Test de résistance d’une page pour les ménages
Vous voulez tester votre plan sous pression en 15 minutes ? Commencez ici :
- Quelles sont nos dépenses mensuelles essentielles ?
- Quelle part de cette somme est couverte par un revenu fiable à l’heure actuelle ?
- Combien de mois pouvons-nous financer l’essentiel sans vendre des actifs de croissance ?
- Quel est notre ordre de retrait et pourquoi ?
- Où se situe notre plus grand risque fiscal futur ?
- Quel est notre plan en cas d’événement de santé majeur ou de choc en matière de soins de longue durée ?
- Les désignations de bénéficiaires et les documents successoraux correspondent-ils toujours aux objectifs actuels ?
- Qui coordonne les revenus, les investissements, la stratégie fiscale, les soins de santé et l’héritage dans un seul plan intégré ?
Si ces réponses ne sont pas faciles à trouver, le problème n’est généralement pas l’effort. C’est la structure.
Réflexions finales
J’imagine encore ma mère sur ce canapé, essayant de tenir le coup après un licenciement qu’elle n’a jamais vu venir. Ce souvenir a façonné ma définition d’un bon plan de retraite.
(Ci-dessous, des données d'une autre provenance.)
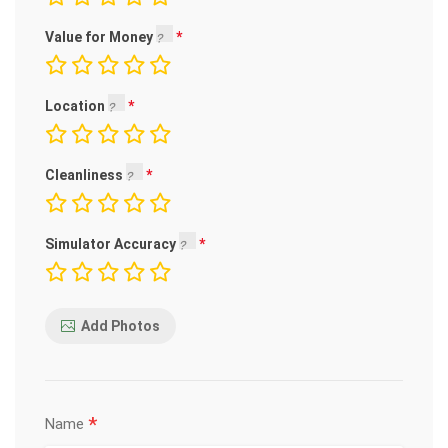
Value for Money
Location
Cleanliness
Simulator Accuracy
Add Photos
*
Name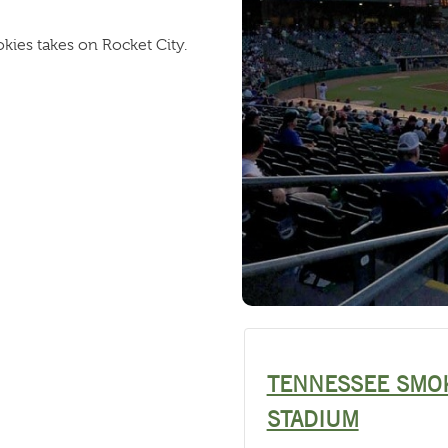
ies takes on Rocket City.
TENNESSEE SMO
STADIUM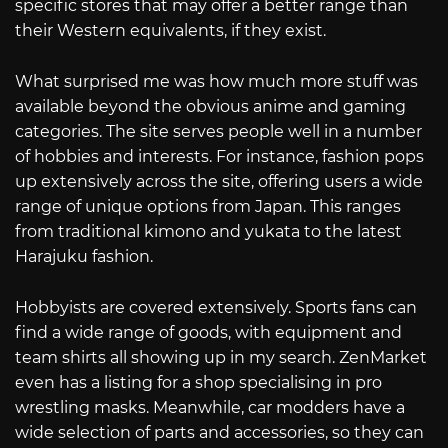
specific stores that may offer a better range than
their Western equivalents, if they exist.
What surprised me was how much more stuff was
available beyond the obvious anime and gaming
categories. The site serves people well in a number
of hobbies and interests. For instance, fashion pops
up extensively across the site, offering users a wide
range of unique options from Japan. This ranges
from traditional kimono and yukata to the latest
Harajuku fashion.
Hobbyists are covered extensively. Sports fans can
find a wide range of goods, with equipment and
team shirts all showing up in my search. ZenMarket
even has a listing for a shop specialising in pro
wrestling masks. Meanwhile, car modders have a
wide selection of parts and accessories, so they can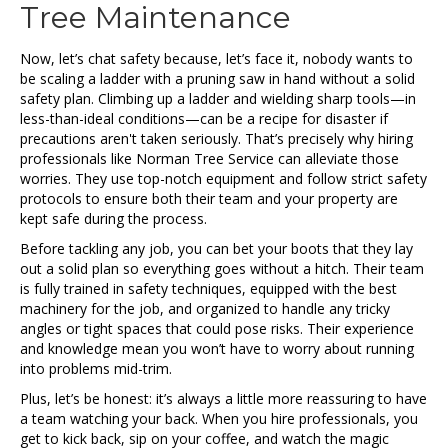
Tree Maintenance
Now, let’s chat safety because, let’s face it, nobody wants to
be scaling a ladder with a pruning saw in hand without a solid
safety plan. Climbing up a ladder and wielding sharp tools—in
less-than-ideal conditions—can be a recipe for disaster if
precautions aren't taken seriously. That’s precisely why hiring
professionals like Norman Tree Service can alleviate those
worries. They use top-notch equipment and follow strict safety
protocols to ensure both their team and your property are
kept safe during the process.
Before tackling any job, you can bet your boots that they lay
out a solid plan so everything goes without a hitch. Their team
is fully trained in safety techniques, equipped with the best
machinery for the job, and organized to handle any tricky
angles or tight spaces that could pose risks. Their experience
and knowledge mean you won’t have to worry about running
into problems mid-trim.
Plus, let’s be honest: it’s always a little more reassuring to have
a team watching your back. When you hire professionals, you
get to kick back, sip on your coffee, and watch the magic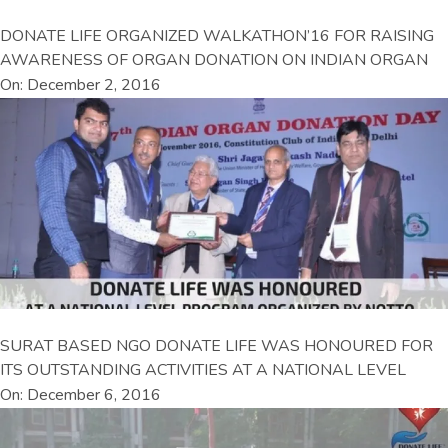
DONATE LIFE ORGANIZED WALKATHON’16 FOR RAISING
AWARENESS OF ORGAN DONATION ON INDIAN ORGAN
On: December 2, 2016
SURAT BASED NGO DONATE LIFE WAS HONOURED FOR
ITS OUTSTANDING ACTIVITIES AT A NATIONAL LEVEL
On: December 6, 2016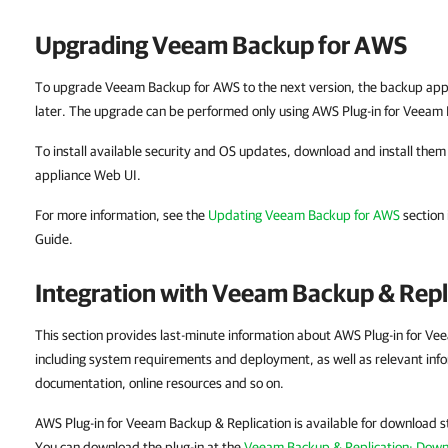
Upgrading Veeam Backup for AWS
To upgrade Veeam Backup for AWS to the next version, the backup appl
later. The upgrade can be performed only using AWS Plug-in for Veeam 
To install available security and OS updates, download and install th
appliance Web UI.
For more information, see the
Updating Veeam Backup for AWS
section
Guide.
Integration with Veeam Backup & Repl
This section provides last-minute information about AWS Plug-in for Ve
including system requirements and deployment, as well as relevant info
documentation, online resources and so on.
AWS Plug-in for Veeam Backup & Replication is available for download s
You can download the plug-in at the
Veeam Backup & Replication: Dow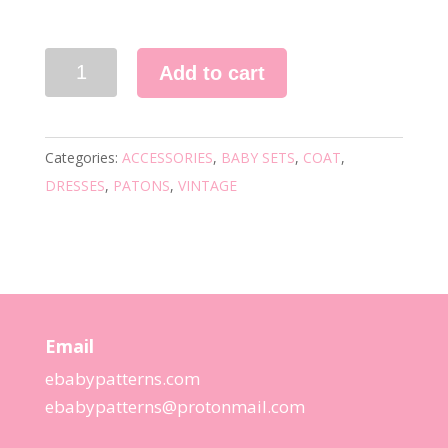
1420
Add to cart
VINTAGE
KNITTING
PATTERN
Categories:
ACCESSORIES
,
BABY SETS
,
COAT
,
quantity
DRESSES
,
PATONS
,
VINTAGE
Email
ebabypatterns.com
ebabypatterns@protonmail.
com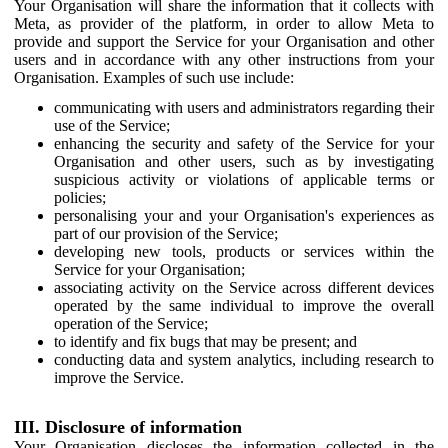
Your Organisation will share the information that it collects with
Meta, as provider of the platform, in order to allow Meta to
provide and support the Service for your Organisation and other
users and in accordance with any other instructions from your
Organisation. Examples of such use include:
communicating with users and administrators regarding their
use of the Service;
enhancing the security and safety of the Service for your
Organisation and other users, such as by investigating
suspicious activity or violations of applicable terms or
policies;
personalising your and your Organisation's experiences as
part of our provision of the Service;
developing new tools, products or services within the
Service for your Organisation;
associating activity on the Service across different devices
operated by the same individual to improve the overall
operation of the Service;
to identify and fix bugs that may be present; and
conducting data and system analytics, including research to
improve the Service.
III. Disclosure of information
Your Organisation discloses the information collected in the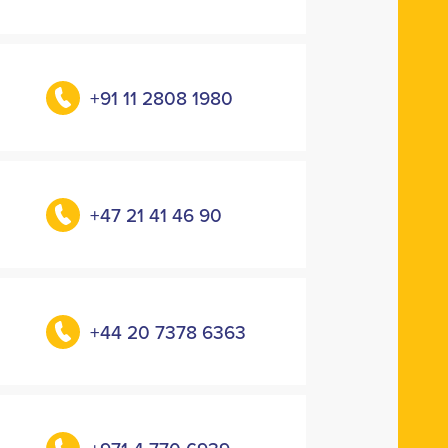
+91 11 2808 1980
+47 21 41 46 90
+44 20 7378 6363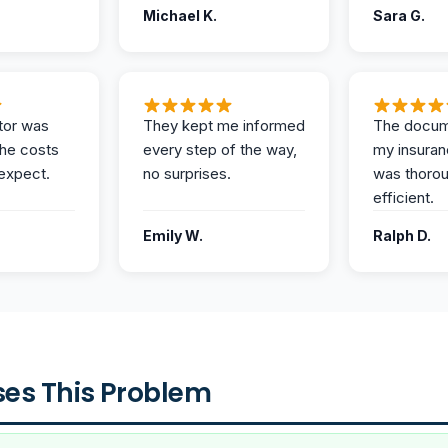
Michael K.
Sara G.
tor was
They kept me informed
The docum
the costs
every step of the way,
my insuran
expect.
no surprises.
was thoro
efficient.
Emily W.
Ralph D.
es This Problem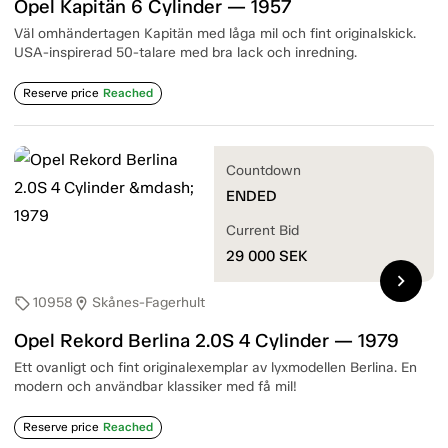
Opel Kapitän 6 Cylinder — 1957
Väl omhändertagen Kapitän med låga mil och fint originalskick.
USA-inspirerad 50-talare med bra lack och inredning.
Reserve price
Reached
Countdown
ENDED
Current Bid
29 000
SEK
chevron_right
10958
Skånes-Fagerhult
sell
location_on
Opel Rekord Berlina 2.0S 4 Cylinder — 1979
Ett ovanligt och fint originalexemplar av lyxmodellen Berlina. En
modern och användbar klassiker med få mil!
Reserve price
Reached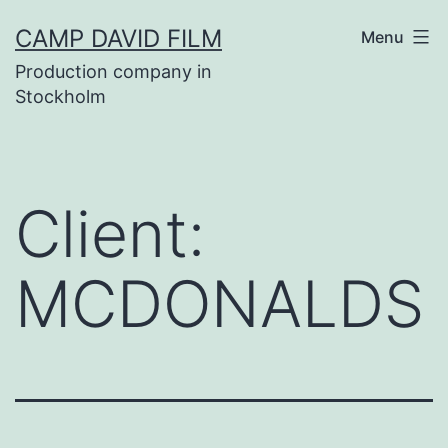
Skip
CAMP DAVID FILM
Menu
to
Production company in
content
Stockholm
Client:
MCDONALDS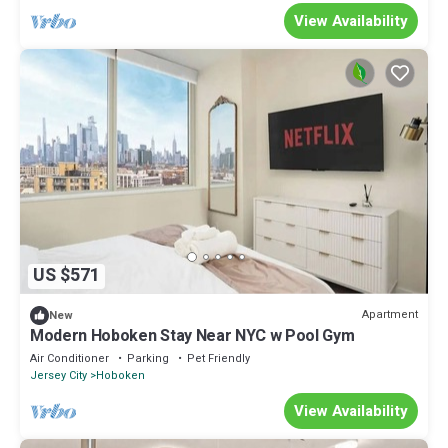
View Availability
US $571
Apartment
New
Modern Hoboken Stay Near NYC w Pool Gym
Air Conditioner
Parking
Pet Friendly
Jersey City
Hoboken
View Availability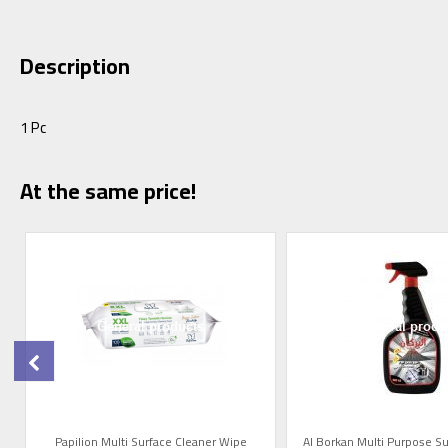
Description
1 Pc
At the same price!
t
Papilion Multi Surface Cleaner Wipe
Al Borkan Multi Purpose Su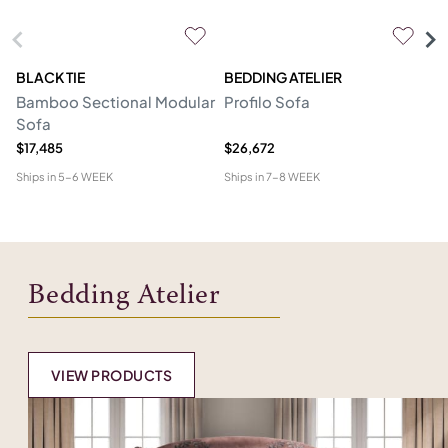
BLACK TIE
BEDDING ATELIER
D
Bamboo Sectional Modular
Profilo Sofa
N
Sofa
$17,485
$26,672
$2
Ships in
5-6 WEEK
Ships in
7-8 WEEK
Shi
Bedding Atelier
VIEW PRODUCTS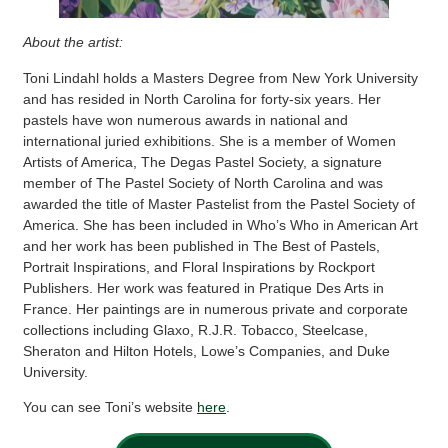
About the artist:
Toni Lindahl holds a Masters Degree from New York University
and has resided in North Carolina for forty-six years. Her
pastels have won numerous awards in national and
international juried exhibitions. She is a member of Women
Artists of America, The Degas Pastel Society, a signature
member of The Pastel Society of North Carolina and was
awarded the title of Master Pastelist from the Pastel Society of
America. She has been included in Who’s Who in American Art
and her work has been published in The Best of Pastels,
Portrait Inspirations, and Floral Inspirations by Rockport
Publishers. Her work was featured in Pratique Des Arts in
France. Her paintings are in numerous private and corporate
collections including Glaxo, R.J.R. Tobacco, Steelcase,
Sheraton and Hilton Hotels, Lowe’s Companies, and Duke
University.
You can see Toni’s website
here
.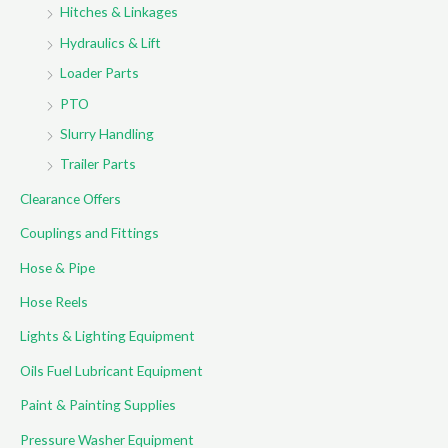
Hitches & Linkages
Hydraulics & Lift
Loader Parts
PTO
Slurry Handling
Trailer Parts
Clearance Offers
Couplings and Fittings
Hose & Pipe
Hose Reels
Lights & Lighting Equipment
Oils Fuel Lubricant Equipment
Paint & Painting Supplies
Pressure Washer Equipment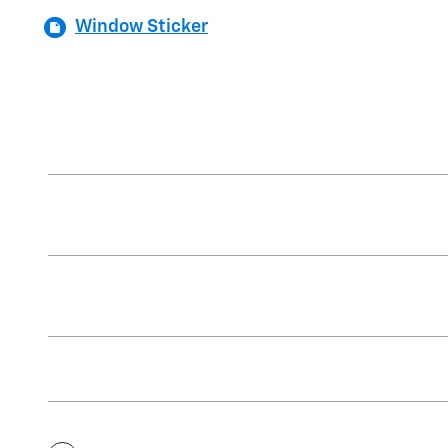
Window Sticker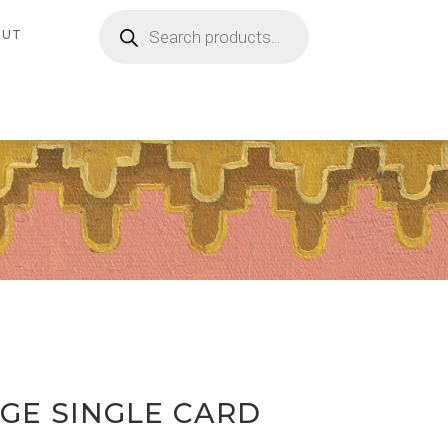
Products
search
OUT
GE SINGLE CARD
La retraite ne dépend pas seulement de ce que vous avez gagné. Il s’agit de savoir si votre plan vous permettra de rester debout lorsque la vie vous donne un coup de poing.
Si votre plan actuel ne peut pas répondre aux questions du test de résistance sur une seule page, vous n’avez pas nécessairement besoin de plus de produits. Il est probablement temps d’instaurer une meilleure coordination et un leadership plus clair.
Asseyez-vous avec un conseiller expérimenté – non seulement expérimenté en finance, mais aussi dans la vie – et votre CPA, et élaborez un plan conçu pour protéger vos bases, et pas seulement pour projeter un rendement.
Je peux vous le dire de tout mon cœur, c’est la raison pour laquelle je me tiens debout aujourd’hui.
Cet article a été écrit et présente les points de vue de notre conseiller collaborateur, et non de la rédaction de Kiplinger. Vous pouvez vérifier les dossiers des conseillers auprès du SECONDE ou avec FINRA.